The Thing That Should Not Be
He watches, lurking beneath the sea
Timeless sleep, has been upset
He awakens: hunter of the shadows is risingThe Thing That Should Not Be, Metallica (1986)
The thing that never happens happened again… again. I’m referring, of course to the Canvas data breach, outage and ransoming. Enthusiasts of Fantasy Ed-Tech Monopoly will recall that Ellucian bought Anthology’s SIS and ERP parts back in January. The pathway by which that happened: Blackboard went public in 2004 and later acquired WebCT (2006) and ANGEL (2009) before it fell into the arms of Anthology in 2021, which also went public in 2004, but was then taken private again in 2011 by Providence Equity Partners, only to be later sold to Veritas Capital in January 2020, before the whole shebang went bankrupt in 2025 to be sold out of receivership to Ellucian by two private equity firms.

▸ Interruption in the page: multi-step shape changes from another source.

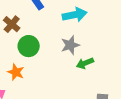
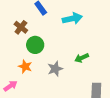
gray star: (70, 45) -> (55, 69), moved

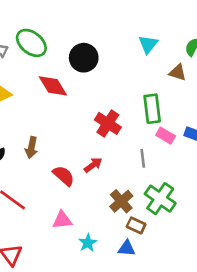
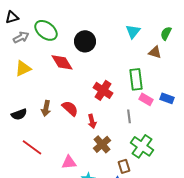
red arrow: (93, 165) -> (92, 121), turned 112
red semicircle: (64, 176) -> (70, 108), moved
brown cross: (121, 201) -> (102, 144), moved
brown rectangle: (136, 225) -> (124, 166), turned 48

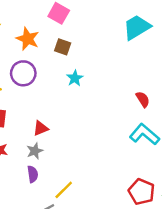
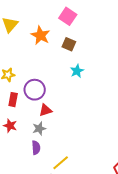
purple circle: (23, 73) -> (35, 90), moved

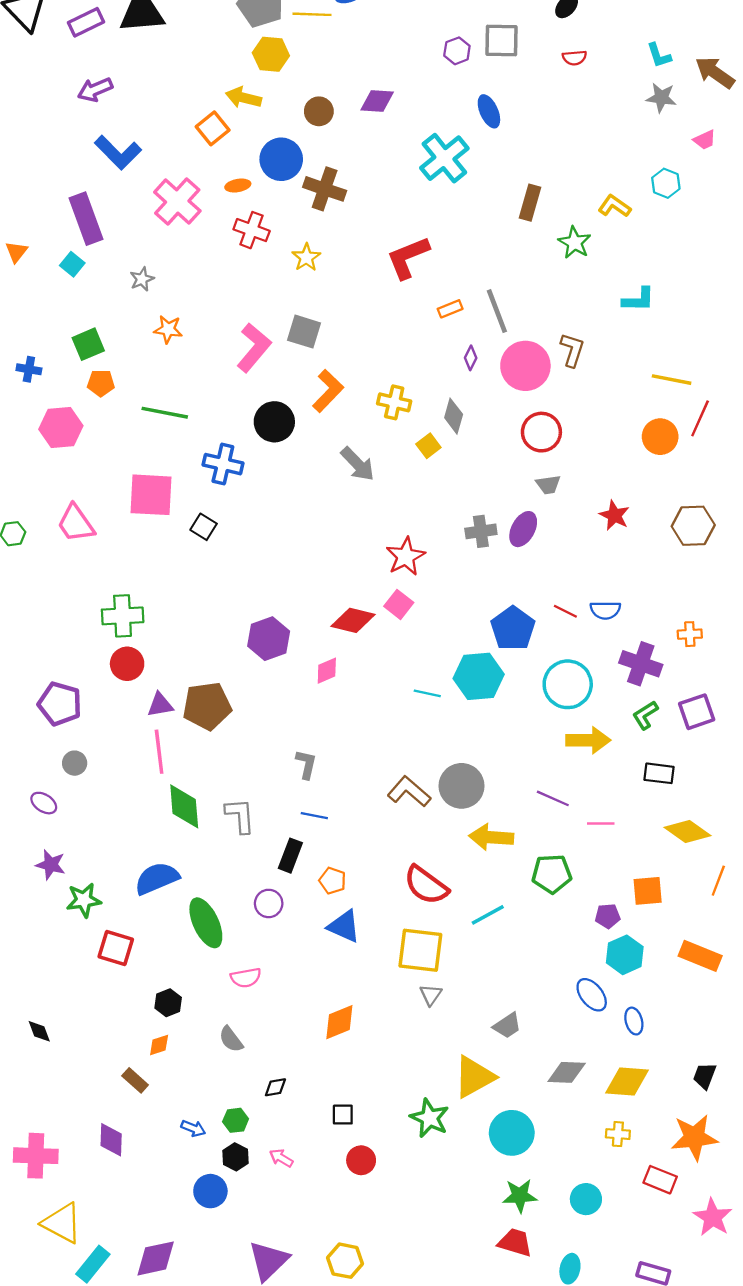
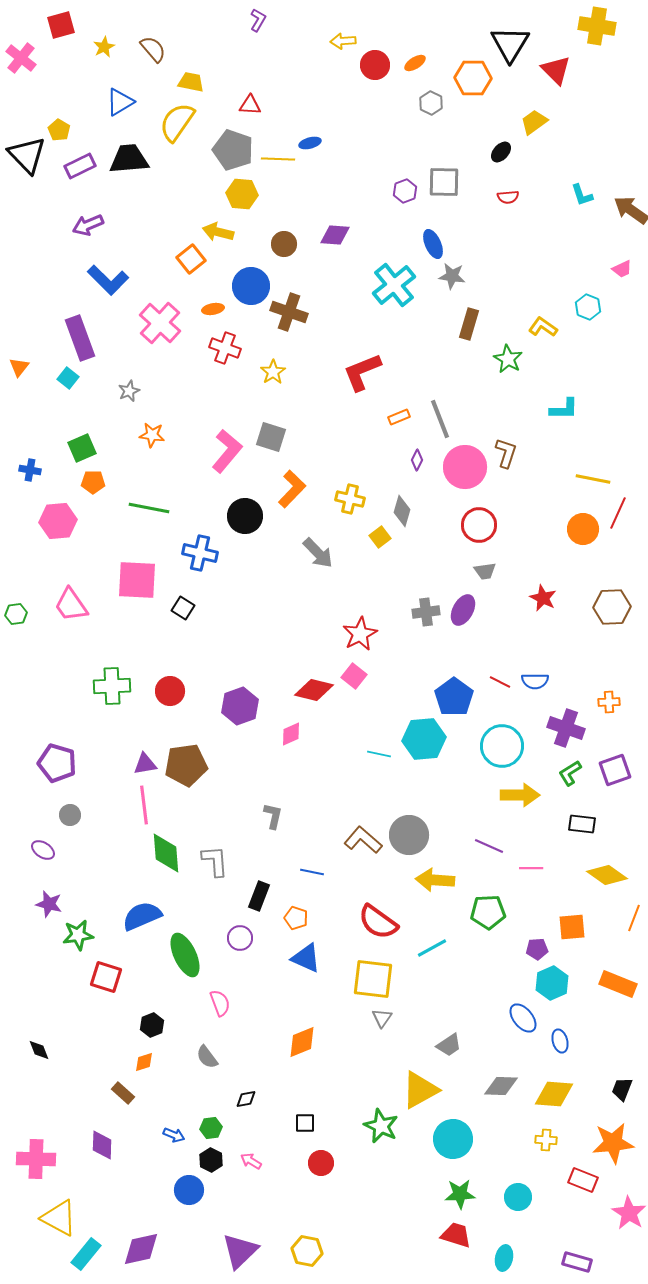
gray star: (661, 98) -> (452, 276), moved
red circle: (127, 664) -> (170, 691), moved
blue line: (314, 816) -> (312, 872), moved
pink semicircle: (246, 978) -> (220, 1003), turned -100

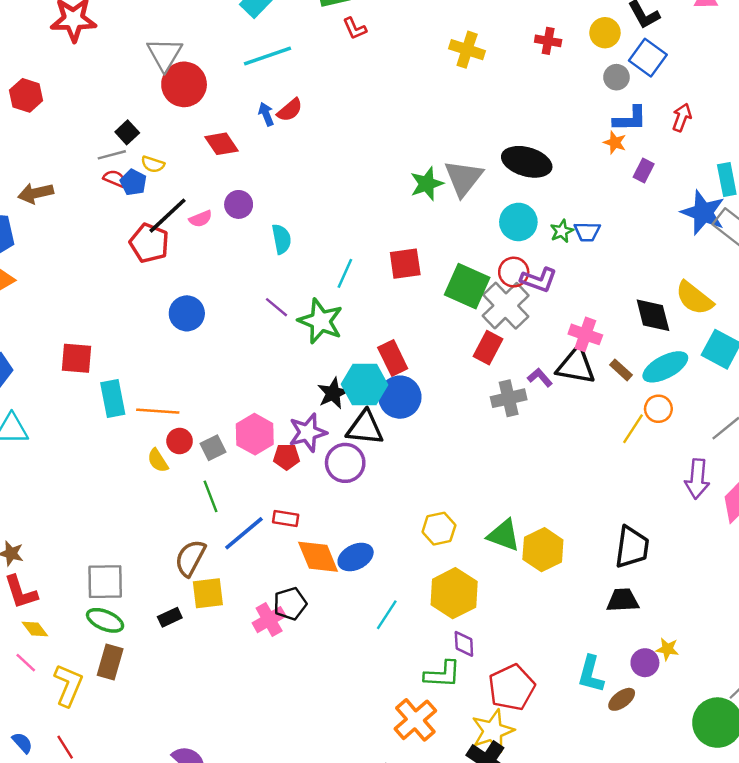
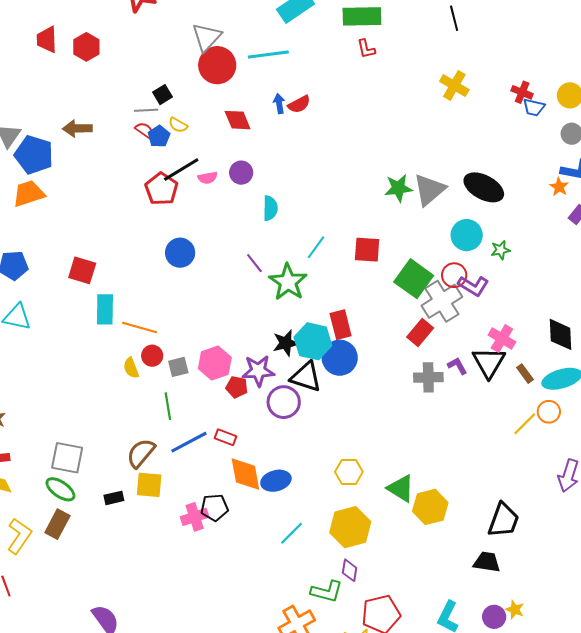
cyan line: (267, 56) -> (268, 54), moved
blue trapezoid: (587, 232) -> (534, 107), moved
black triangle: (576, 366) -> (489, 362), turned 39

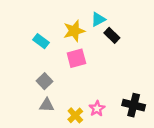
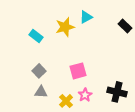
black rectangle: (112, 35) -> (125, 26), moved
pink square: (76, 58) -> (78, 71), moved

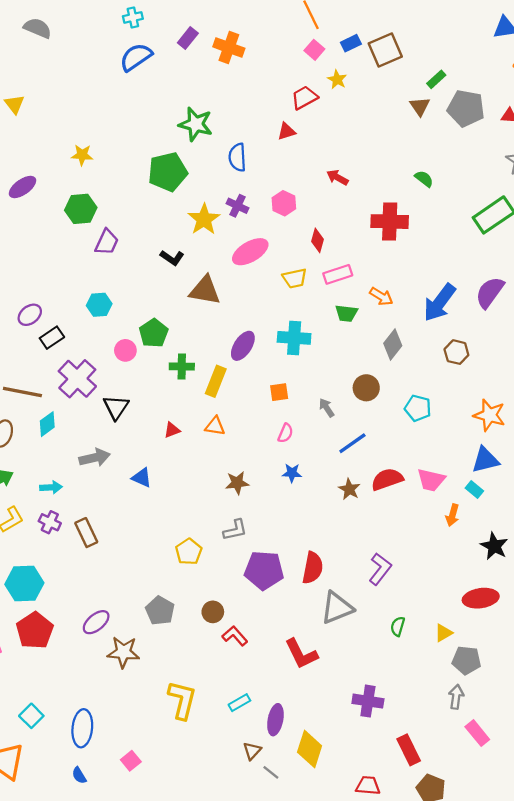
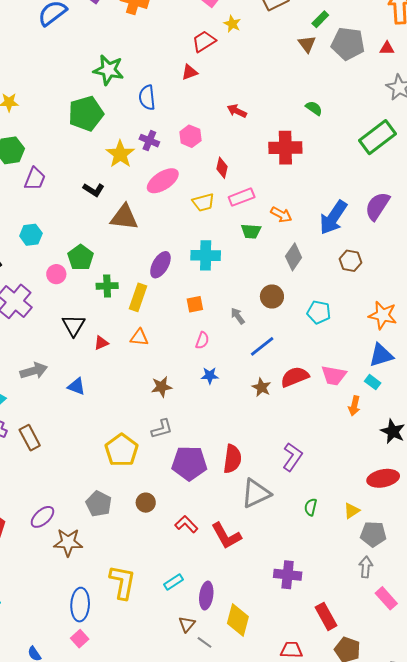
black triangle: (116, 407) -> (73, 325), moved
yellow pentagon: (189, 552) -> (122, 450), size x1.4
red L-shape: (235, 636) -> (186, 524), moved
blue ellipse: (82, 728) -> (80, 605), moved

The buyer, Ellucian, originated as SunGard in 1983, then passed through the hands of five different private equity firms before buying the other thing that went broke after it bought the other thing that bought all the other things and went broke (i.e. Anthology). As propriety Ed-Tech businesses skid along being shopped to private equity firms and being chopped apart after bankruptcies, the universities come along for the ride, enjoying forceable migrations with all the attendant costs.
A quick back-of-the-envelope review of SUNY’s spending outlays shows the system has been through four different LMS’s in 20 years: from Domino to Angel to Blackboard to Brightspace. Along the way $50mm has been spent for the privilege, $37mm of which went to decommissioned systems. Common sense suggests the hidden tax of three migrations was at least twice the cost of the hardline loss visible in the budget. One can be just as sure there will be more mergers, acquisitions and bankruptcies as they can be sure that each one will have a larger and larger impact on a greater number of institutions as the number of options for LMS providers ever dwindles from those same mergers, acquisitions and bankruptcies…
This week’s wrinkle: security concerns come with all that. It’s a pathetic, but true: OSS offerings cannot be worse, because it’s not possible. Just look at the experience of the last twenty years, or the last three days.